Despite the increased efficacy of these drugs in the treatment of MS, they also pose
some downsides and sometimes life-threatening adverse events. For instance, natalizumab
therapy was seen to be associated with an increased risk of progressive multifocal
leukoencephalopathy, caused by the JC virus (Sadiq et al., 2010). This is thought
to be a consequence of broad-spectrum targeting of immune cell trafficking across
the blood-brain barrier to the CNS thereby impairing regular immune surveillance of
the brain. Hence, selective interference with the recruitment of inflammatory DCs
towards the CNS and consequently of their accumulation at strategic locations within
the CNS will aid in the design of novel therapeutic strategies to tackle the neuro-inflammation
in MS. In this context, a variety of molecules, known to be involved in DC migration,
could be key including adhesion molecules, matrix metalloproteinase, chemokine receptors
and/or the signaling molecules including NF-κB and extracellular signal-regulated
kinases. These specialized molecules can be specifically exploited to indirectly or
directly interfere with DC recruitment to the CNS. For instance, neutralizing antibodies
for CCR1 and CCR2 have been tested in several clinical trials in MS but with rather
disappointing results where these agents failed to meet the therapeutic expectations
showing almost no efficacy. Antagonists against CCR5 are also being tested in clinical
trials for the treatment of autoimmune disorders other than MS and show positive results
on the blocking of DC trafficking in the human immunodeficiency virus infection. Moreover,
G protein-coupled receptors, which are also known to play a vital role in the control
of DC migration, are being explored for their therapeutic potential as antibody target.
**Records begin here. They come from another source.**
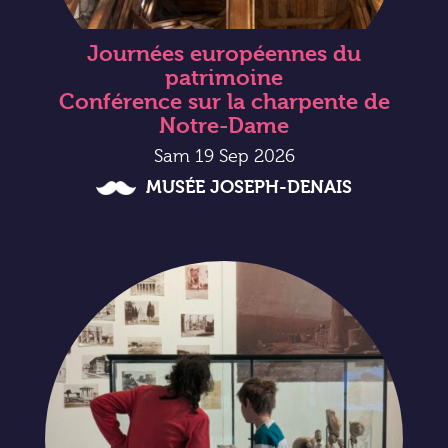
Journées européennes du
patrimoine
Conférence sur la charpente de
Notre-Dame
Sam 19 Sep 2026
MUSÉE JOSEPH-DENAIS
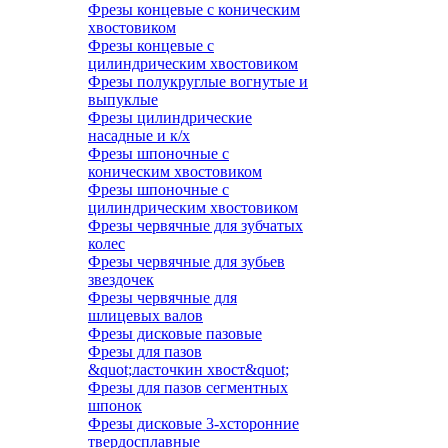
Фрезы концевые с коническим
хвостовиком
Фрезы концевые с
цилиндрическим хвостовиком
Фрезы полукруглые вогнутые и
выпуклые
Фрезы цилиндрические
насадные и к/х
Фрезы шпоночные с
коническим хвостовиком
Фрезы шпоночные с
цилиндрическим хвостовиком
Фрезы червячные для зубчатых
колес
Фрезы червячные для зубьев
звездочек
Фрезы червячные для
шлицевых валов
Фрезы дисковые пазовые
Фрезы для пазов
&quot;ласточкин хвост&quot;
Фрезы для пазов сегментных
шпонок
Фрезы дисковые 3-хсторонние
твердосплавные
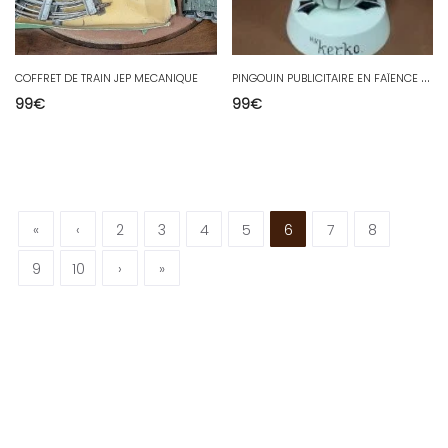
P
INGOUIN PUBLICITAIRE EN FAÏENCE NV KERKO DE 31 CM DE HAUT
COFFRET DE TRAIN JEP MECANIQUE
99
€
99
€
«
‹
2
3
4
5
6
7
8
9
10
›
»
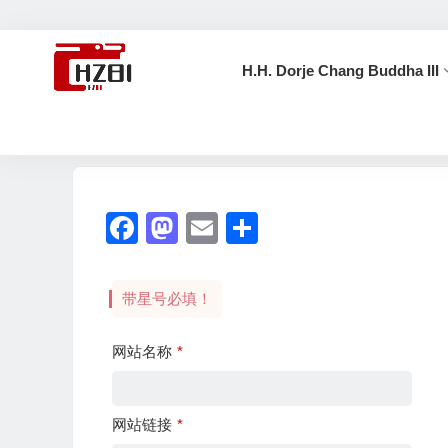
H.H. Dorje Chang Buddha III
首页
友情链接
Facebook
Mastodon
Email
分
享
带星号必填！
网站名称
*
网站链接
*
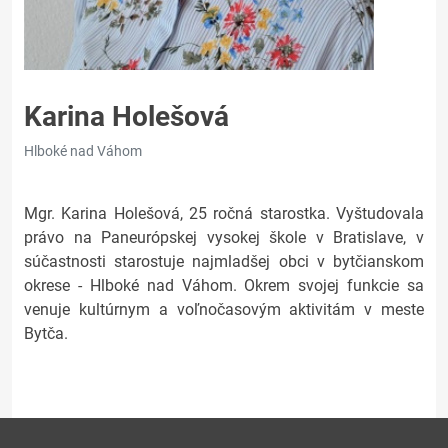
Karina Holešová
Hlboké nad Váhom
Mgr. Karina Holešová, 25 ročná starostka. Vyštudovala
právo na Paneurópskej vysokej škole v Bratislave, v
súčastnosti starostuje najmladšej obci v bytčianskom
okrese - Hlboké nad Váhom. Okrem svojej funkcie sa
venuje kultúrnym a voľnočasovým aktivitám v meste
Bytča.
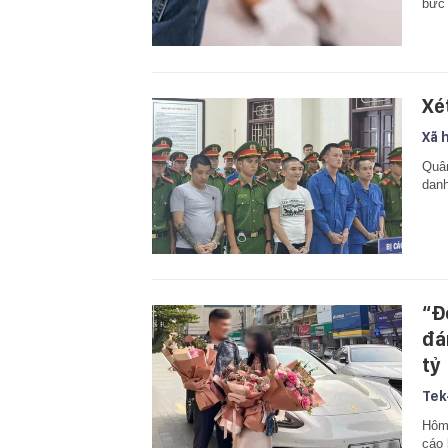
bức 
Xé
Xã 
Quân
danh
“Đ
đá
tỷ
Tek
Hôm 
cáo 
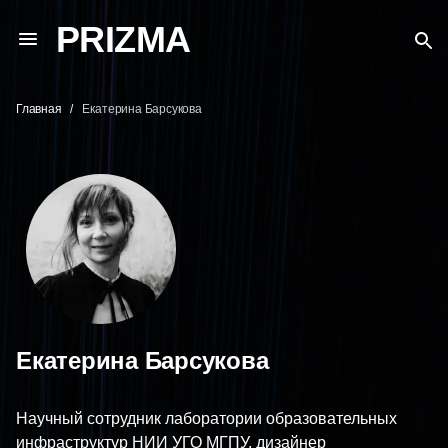
PRIZMA
Главная
Екатерина Барсукова
Екатерина Барсукова
Научный сотрудник лаборатории образовательных
инфраструктур НИИ УГО МГПУ, дизайнер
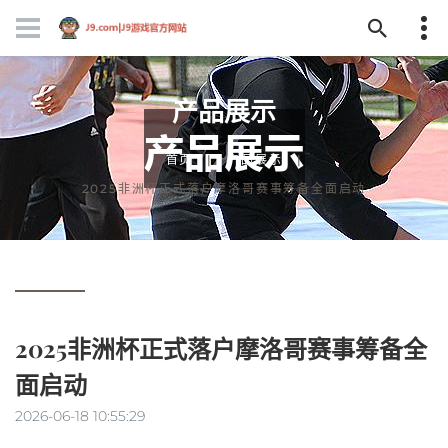
产品展示
首页
产品展示
2025非洲杯正式落户摩洛哥赛事筹备全面启动
2025非洲杯正式落户摩洛哥赛事筹备全
面启动
2026-06-18 10:55:29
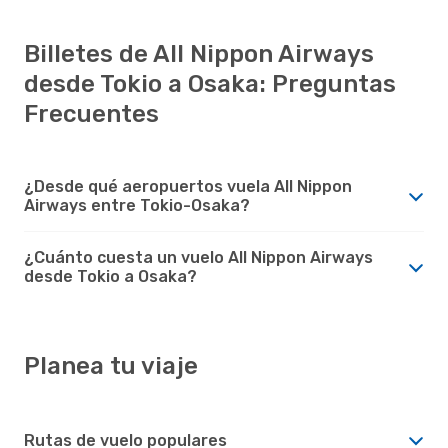
Billetes de All Nippon Airways
desde Tokio a Osaka: Preguntas
Frecuentes
¿Desde qué aeropuertos vuela All Nippon
Airways entre Tokio-Osaka?
¿Cuánto cuesta un vuelo All Nippon Airways
desde Tokio a Osaka?
Planea tu viaje
Rutas de vuelo populares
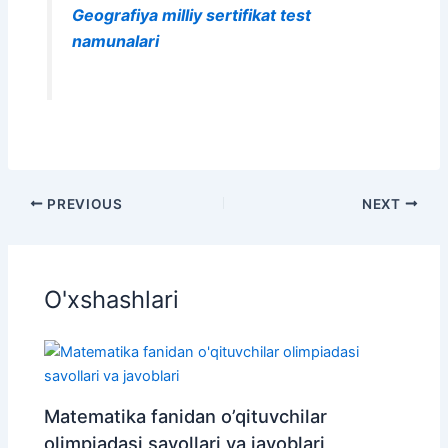
Geografiya milliy sertifikat test
namunalari
PREVIOUS
NEXT
O'xshashlari
Matematika fanidan o’qituvchilar
olimpiadasi savollari va javoblari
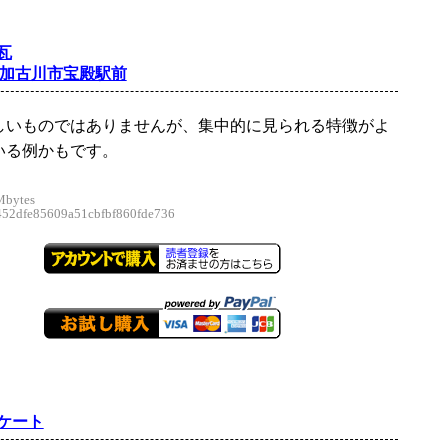
瓦
@加古川市宝殿駅前
しいものではありませんが、集中的に見られる特徴がよ
いる例かもです。
Mbytes
2dfe85609a51cbfbf860fde736
ケート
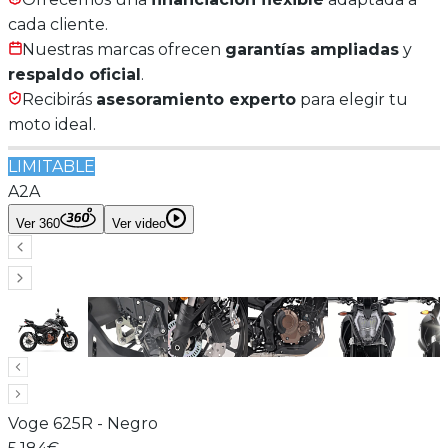
cada cliente.
Nuestras marcas ofrecen
garantías ampliadas
y
respaldo oficial
.
Recibirás
asesoramiento experto
para elegir tu
moto ideal.
LIMITABLE
A2
A
Ver 360
Ver video
Voge
625R
-
Negro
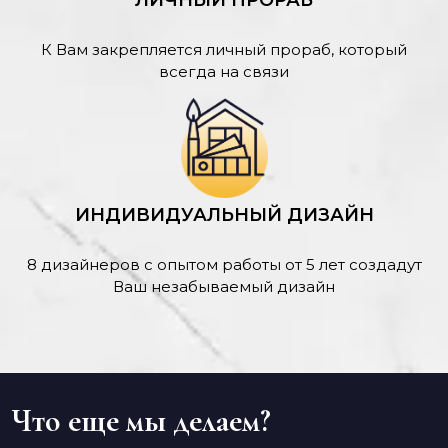
ЛИЧНЫЙ ПРОРАБ
К Вам закрепляется личный прораб, который
всегда на связи
ИНДИВИДУАЛЬНЫЙ ДИЗАЙН
8 дизайнеров с опытом работы от 5 лет создадут
Ваш незабываемый дизайн
Что еще мы делаем?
Additionally, MMP inhibitors are being clinically explored and tested in an early
phase of development as therapeutic compounds in inflammatory diseases such as MS,
and are shown to display a higher specificity and efficacy (De Laere et al., 2018).
Nonetheless, caution needs to be paid while targeting these specialized migratory-associated
molecules as their expression is likely not to be restricted to disease-causing DCs,
but also on tolerance-inducing DC subsets and other lymphocytes resulting in aggravation
of the disease instead of the anticipated amelioration. Hence, there is still an increased
need for additional studies evaluating the effectiveness and the possibility to use
DC-specific approaches as a treatment for autoimmune diseases. Addressing DC-targeting
strategies, alone or in combination with established therapies, will improve our ability
to limit disease activity and progression in patients with MS.
Conclusion and future perspective: Migration of immune cells, among other immune effector
cell functions, serves as a vital therapeutic target of several of the approved drugs
for MS. Future studies explicating the mechanisms and forces specifically driving
DC accumulation in the meninges, choroid plexus and in the CSF, will provide a better
understanding of the underlying disease processes. In this context, accurate three-dimensional
models of the BBB will aid in moving the study forward towards the direction of developing
new therapies for various neuroinflammatory disorders.